The EU has a new president for its Commission – Ursula von der Leyen. The candidate for Presidency  is put forward by national leaders in the European Council, then elected on a majority rule by the members of the European Parliament. The President of the Commission, then, must nominate commissioners, from each member states.

Ursula gathers both factors that may lead her to thrive in this role but other that may lead to her doom.

Thrive

Ursula has, undeniably, a charismatic personality. Not only, she looks good on screen, but she has great communications skills. In the digital era that is ours, this is an advantage. She is, indeed, betting a lot on social media and public relations. She has hired Storymachine an independent PR firm to manage her Twitter account. In these days where a lot in politics relies on image, politicians must behave like they were a brand if they want to survive. Ursula seems to be rather skill in that domain.
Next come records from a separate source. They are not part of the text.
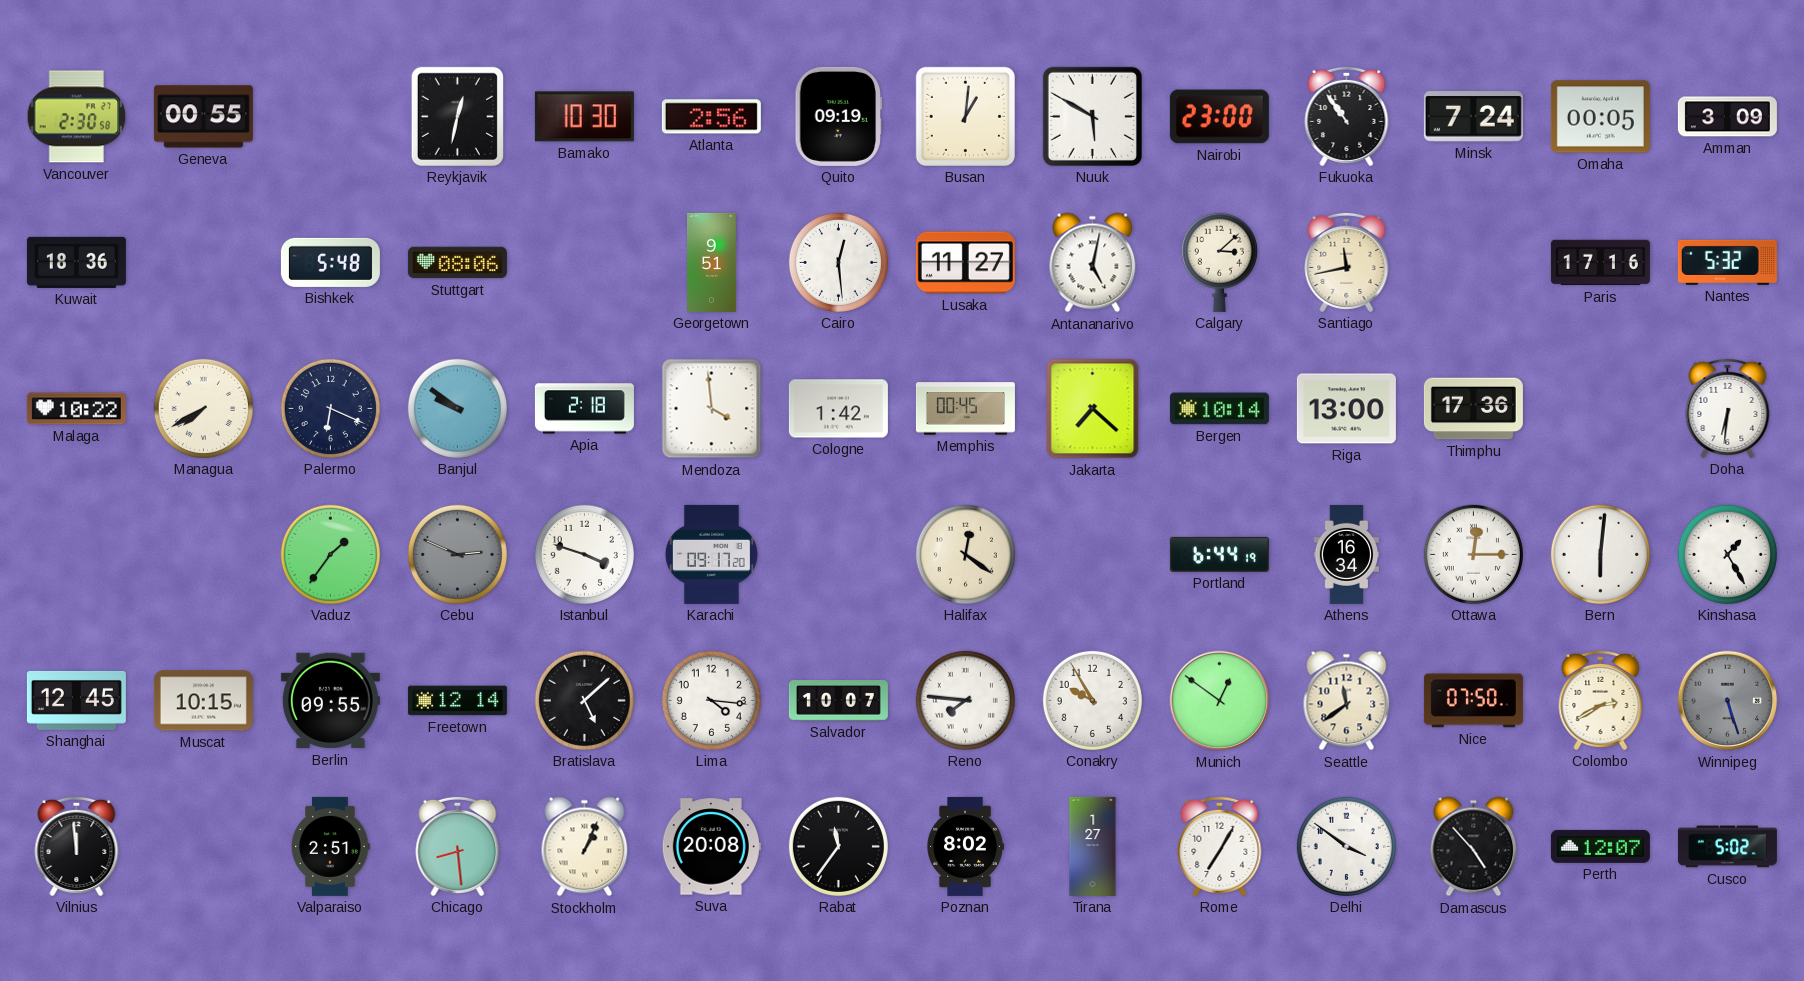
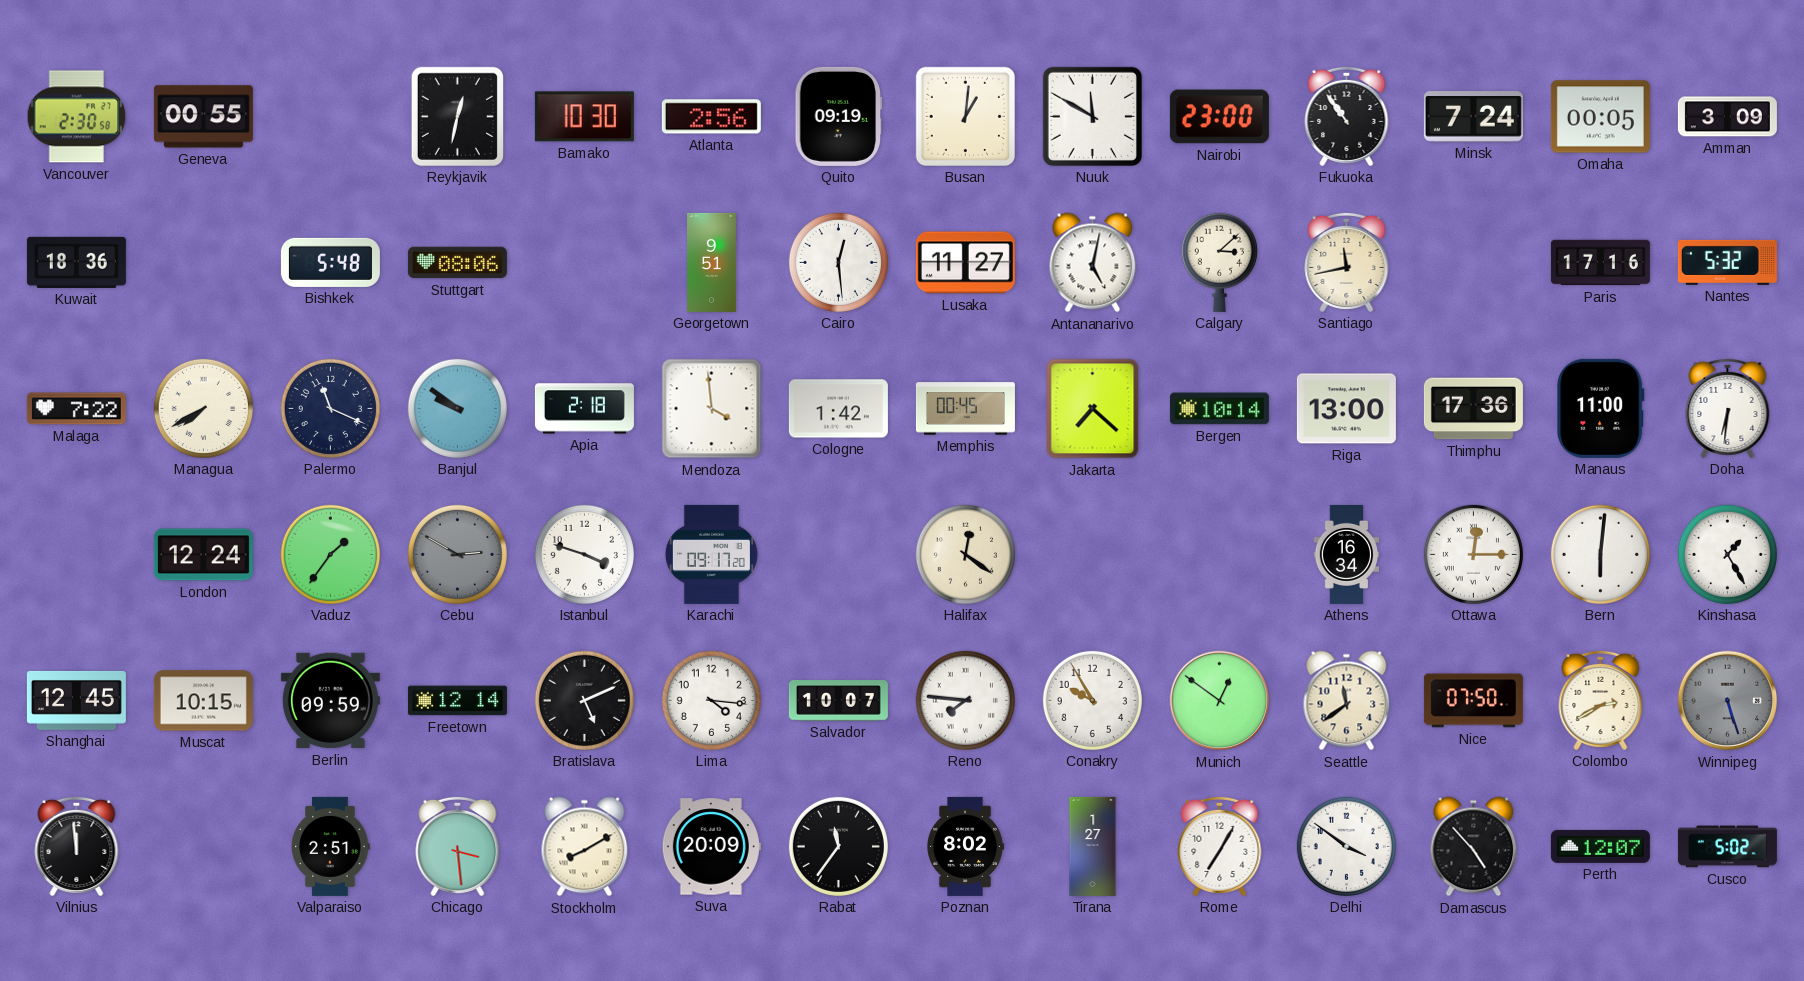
Nuuk: 5:50 -> 11:50
Malaga: 10:22 -> 7:22
Palermo: 6:19 -> 11:19
Manaus: none -> 11:00
London: none -> 12:24
Cebu: 2:49 -> 2:50
Portland: 6:44 -> none
Berlin: 09:55 -> 09:59
Bratislava: 5:08 -> 5:11
Chicago: 8:29 -> 3:29
Stockholm: 1:04 -> 8:10
Suva: 20:08 -> 20:09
She is good at rallying generations: imagine you had a social media savvy grandmother, who supports both the “stay at home mum” and “working women”. She is also good at rallying extremes. Pro-European parties congratulate themselves with her election while Eurosceptic pride themselves on giving her the swing vote.

She is seen as  a woman of  strong liberal and ethical values: she stands for gender equality, wants to create a carbon neutral Europe and has adopted a Syrian refugee who is now able to speak German and English perfectly.

Growing up in Brussels, she was surrounded by diplomats that has made her into a strong politician. Her father Ernst Albrecht was the powerful premier of Lower Saxony.

 Although she is a person who likes big gatherings and networking, she relies on a small number of trusted advisors.

Doom

She is one of the less popular politicians in Germany, her homeland. She has overseen the Bundeswehr (German army) for 6 years and the state of the army is not good as Germany’s weaponry is ageing.

She is also under investigation by the Bundestag (German Parliament) for an illegal practice in the context of the Bundeswehr: she decided to hire a consultant directly rather than going through public procurement. This decision not to abide by the law falls in stark contradiction with one of the principles of the EU: the rule of law.

Conclusion

Ursula’s skills in communication and her capacity to rally people in order to create compromise will serve her in this new role.

She seems to embody the values of the European Union, but the ongoing hearing in the Bundestag may darken her image.

Where she will appear as the most vulnerable is on the pure political side. Her lack of political prowess and the reputation resulting from it, might put her in a difficult position. This is where her capacity of choosing advisors might save the day for her.